Again, I'm stealing my information from folks like Louise M. Slaughter, M.P.H., of The New England Journal of Medicine.
Also, a number of folks are inclined to believe that the economic shakiness of the entire Medicare program is due to the costliness of Medicare Part D, that the Medicare Part D is essentially a "bait and switch" scheme.
Louise M. Slaughter, Master of Public Health:
.... The current problems with Medicare Part D are largely the direct result of the undemocratic way in which the plan was authored and passed. The final legislation, heavily influenced by drug-company and health insurance lobbyists, focused mainly on the needs of those industries instead of those of the seniors it should serve.
The political process used to pass Part D was the worst abuse of the legislative process I have seen during my 20 years in Congress. In the months before its passage, a few powerful Republican leaders worked to undermine conscientious reform proposals. In early 2003, while the House bill was being drafted, Democrats and Republicans authored 59 sensible amendments to it. At the behest of the Republican leadership, however, the House Committee on Rules rejected all but one, preventing them from being debated by Congress. Many of those amendments — among them, one requiring the administration to use beneficiaries' collective purchasing power to negotiate lower prices and one allowing Americans to import cheaper drugs from Canada — would have made the legislation far more effective and probably would have received bipartisan support, had they been allowed onto the floor.
Next, the conference process, whereby the House and Senate versions of legislation are reconciled, was fundamentally corrupted and kept almost entirely secret by senior Republicans. Democrats on the conference committee were excluded from deliberations, to the point of being physically barred from the conference room on one occasion. The pharmaceutical industry, however, was invited in.

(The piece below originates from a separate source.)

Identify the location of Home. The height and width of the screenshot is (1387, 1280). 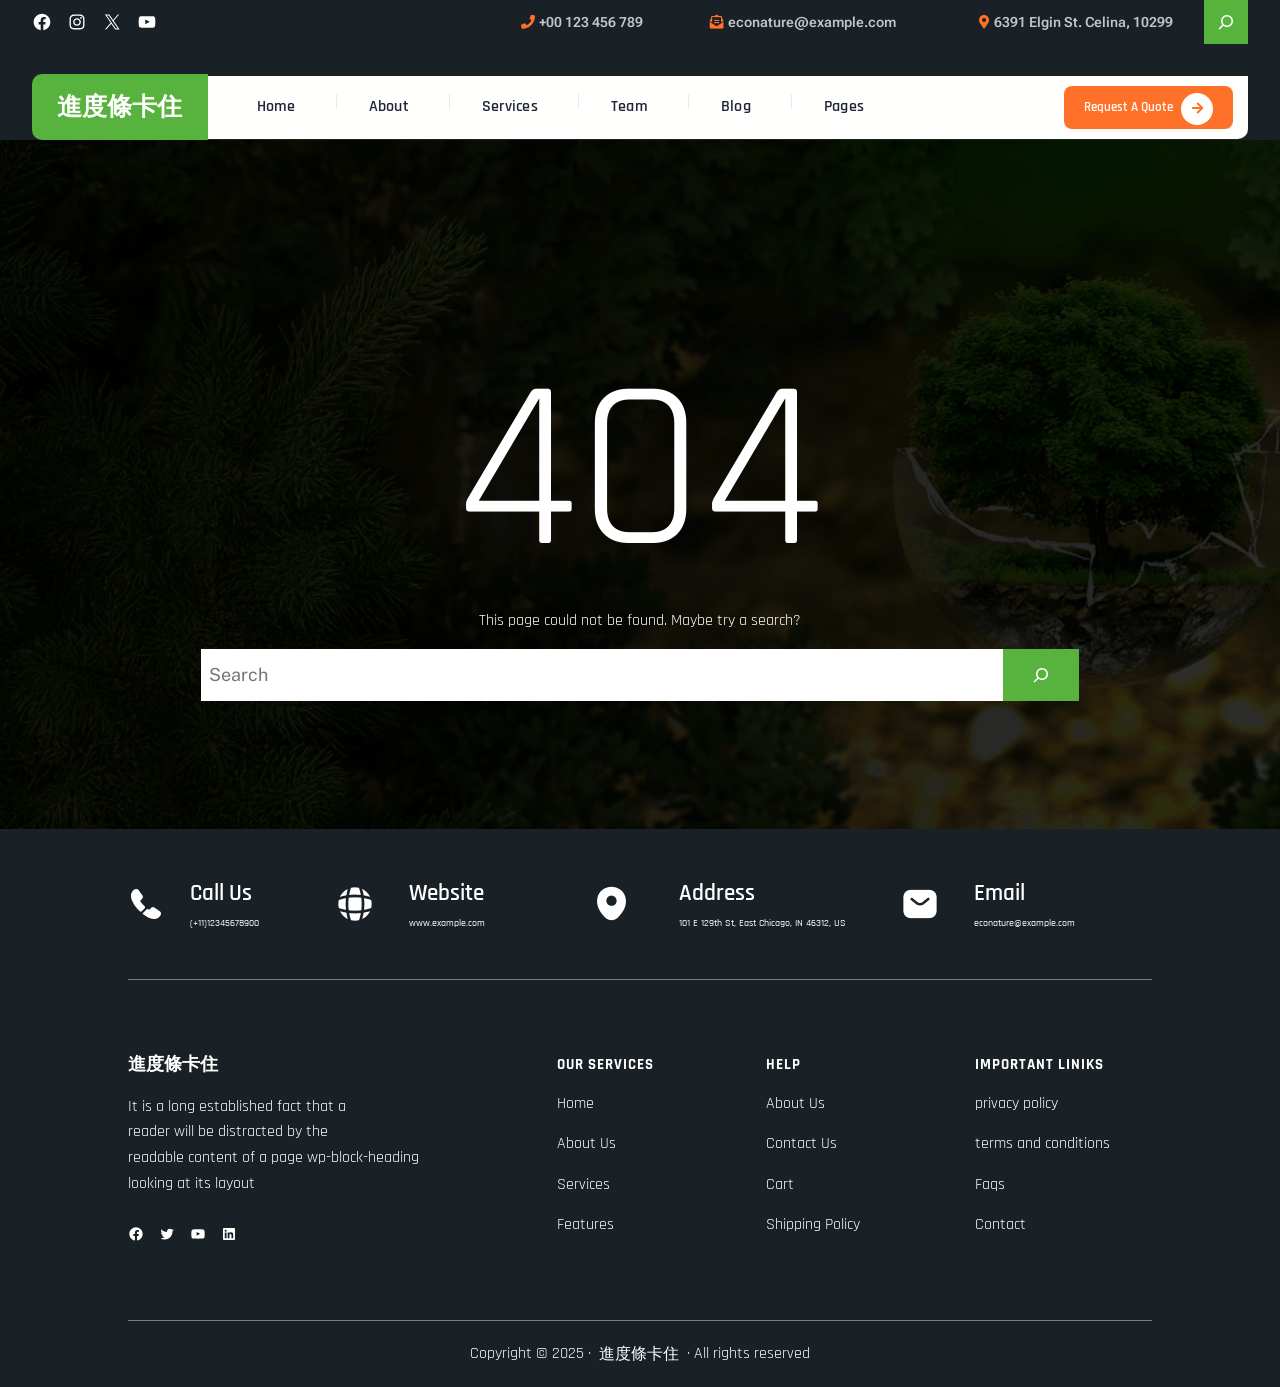 (575, 1103).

Serious conflicts of interest on the part of the bill's primary authors were common. The chairman of the Commerce Committee, Representative Billy Tauzin (R-La.), coauthored the bill while negotiating a $2-million-per-year job as a lobbyist for the Pharmaceutical Research and Manufacturers of America (PhRMA), the drug industry's trade organization. The top Republican aide on a subcommittee involved in writing the legislation also left his position soon afterward to lobby for PhRMA. Thomas Scully, the administration's top Medicare official, deliberately understated the program's projected cost by $134 billion, and when the chief actuary of the Centers for Medicare and Medicaid Services (CMS) objected, Scully reportedly threatened to fire him if he shared his true estimate with Congress. Soon after the legislation passed, Scully resumed his career as a health care–industry lobbyist.
http://content.nejm.org/...
Under the nefariously criminal leadership of legendary Tom DeLay
When the conference report was brought to the House for a vote, members were given less than one day to read the 850-page bill, a violation of House rules. When the vote was called at almost 3 a.m., voting Democrats stood unanimously with 22 Republicans in opposing the legislation. Had the vote been gaveled down in the customary 15 minutes, the bill would not have passed.
The infamous 3 a.m. vote. Remember that?
DeLay also attempted to bribe Michigan Congressman Nick Smith with political favors in order to get him to change his vote.